■ RAW DATA:
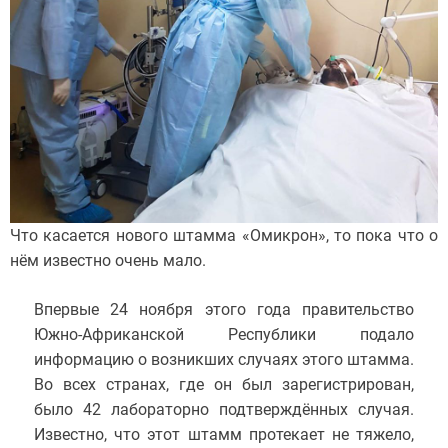
Что касается нового штамма «Омикрон», то пока что о
нём известно очень мало.
Впервые 24 ноября этого года правительство
Южно-Африканской Республики подало
информацию о возникших случаях этого штамма.
Во всех странах, где он был зарегистрирован,
было 42 лабораторно подтверждённых случая.
Известно, что этот штамм протекает не тяжело,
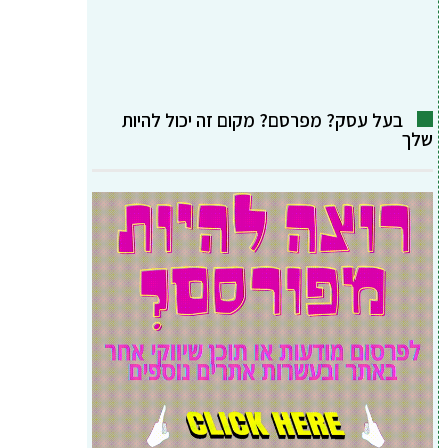
בעל עסק? מפרסם? מקום זה יכול להיות
שלך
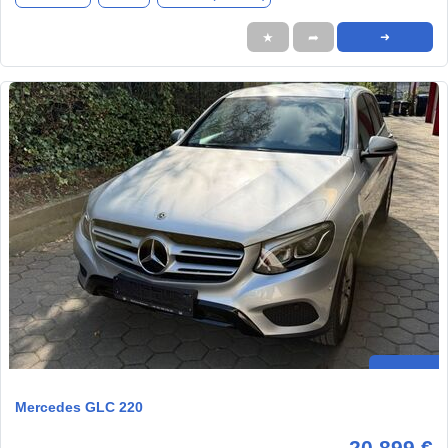
★
➦
➜
Mercedes GLC 220
20.899 €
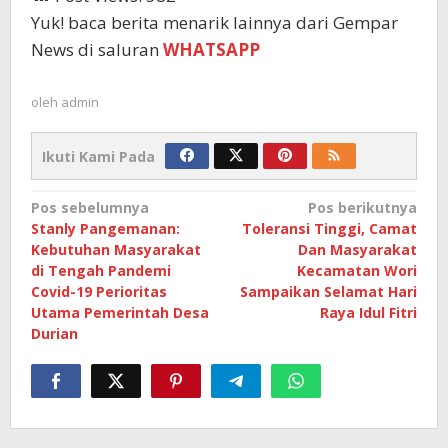
Yuk! baca berita menarik lainnya dari Gempar
News di saluran
WHATSAPP
oleh
admin
Ikuti Kami Pada
Navigasi
Pos sebelumnya
Pos berikutnya
Stanly Pangemanan:
Toleransi Tinggi, Camat
pos
Kebutuhan Masyarakat
Dan Masyarakat
di Tengah Pandemi
Kecamatan Wori
Covid-19 Perioritas
Sampaikan Selamat Hari
Utama Pemerintah Desa
Raya Idul Fitri
Durian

■ WORK ORDER:
Every line above must appear in the answer unchanged, and no picture may appear in it.

■ EXERCISE ANSWER:
Что касается нового штамма «Омикрон», то пока что о
нём известно очень мало.
Впервые 24 ноября этого года правительство
Южно-Африканской Республики подало
информацию о возникших случаях этого штамма.
Во всех странах, где он был зарегистрирован,
было 42 лабораторно подтверждённых случая.
Известно, что этот штамм протекает не тяжело,
בעל עסק? מפרסם? מקום זה יכול להיות
שלך
★
➦
➜
Mercedes GLC 220
20.899 €
Yuk! baca berita menarik lainnya dari Gempar
News di saluran
WHATSAPP
oleh
admin
Ikuti Kami Pada
Navigasi
Pos sebelumnya
Pos berikutnya
Stanly Pangemanan:
Toleransi Tinggi, Camat
pos
Kebutuhan Masyarakat
Dan Masyarakat
di Tengah Pandemi
Kecamatan Wori
Covid-19 Perioritas
Sampaikan Selamat Hari
Utama Pemerintah Desa
Raya Idul Fitri
Durian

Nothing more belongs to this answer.